Melding reality and fantasy, Ren Faire feels more like a phantasmagorical journey rather than a traditional documentary, with director Lance Oppenheim using the self-proclaimed patriarch ‘King George’ as the pawn for his cinematic odyssey. An elderly man who seemingly wouldn’t be seen dead without his black shirt and unspecified military medals, George is an eccentric oddball who lives in a kitsch ‘castle’ laden with feminine statues and golden pillars. As the king of his fiefdom, he is heralded by his workers, guests and even those who wish to oust him.
“I wanna spend two million on art, two million on the garden and two million on me,” he proclaims, ruling over his land and property with all the patience and erraticism of King George III, who, too, had more money than sense. Such is one of the reasons why the likes of Jeff, the Entertainment Manager with the loyalty of a noble steed, Louie, the red-bull slurping ‘Lord of Corn’, and calculated assassin Vendor Coordinator Darla, wish to push him off his perch.
Just like the tales of old England, Ren Faire, too, boasts abnormally odd individuals driven by desires that seem extracted from the mythos of storybooks. It is in how each individual unravels across the course of three perfectly paced episodes that Oppenheim’s series truly thrives, as their vibrant dreams of possibility clash with the red tape of legal legislation that George has wrapped around his kingdom.
Essentially a game of dress-up on a vast multi-million dollar scale, sometimes the curtain drops on the whole charade, and the fragility of each character is exposed, with Oppenheim having a remarkable ability to access such moments. Driving a stone’s-throw from the festival to a point where he can still hear the crowds and smell the waft of popcorn, during one scene, Jeff shares his love for ‘Who I’d Be’ from Shrek: The Musical with this brief moment piercing into the core of the documentary, riding the line between tragedy and absurdity.

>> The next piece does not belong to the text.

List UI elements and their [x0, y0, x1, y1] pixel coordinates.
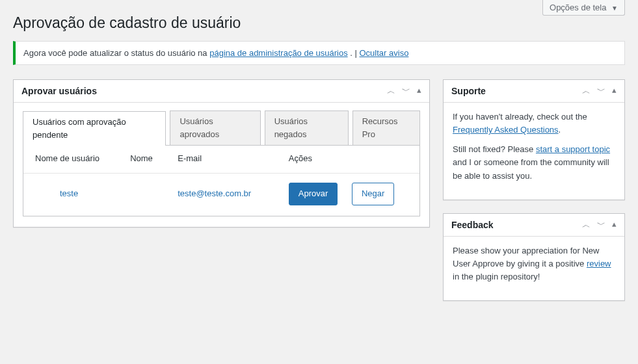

Toeing this line is nothing new for Oppenheim either, with the director having helmed the dreamlike 2020 documentary Some Kind of Heaven waving the same wicked wand of surrealism as his film unfolds with a similar chimerical flourish. Becoming his distinctive forte, the unique nature of his approach bears resemblance to Nathan Fielder’s exceptional drama The Rehearsal, placing the viewer in a position where fantasy and reality become indistinguishable.
Such makes the mediaeval squabbles of the Texas Renaissance Festival feel as serious as the capitalist tribulations of Wall Street yet equally as absurd, with King George feeling like Logan Roy of HBO’s Succession, if the latter adored mead and wasn’t caught in the trappings of modern politics. It’s a delicate recipe that Oppenheim manages to perfectly balance, providing ample time for viewers to bathe in the energy of the festival before adopting the cloak and dagger succession sub-plot.
Yet, for all its hilarious obscurities and style that drips with mediaeval opulence, it is the people of the festival that make the documentary such a delight, with Ren Faire speaking to the joy and, in some cases, the necessity of escapism.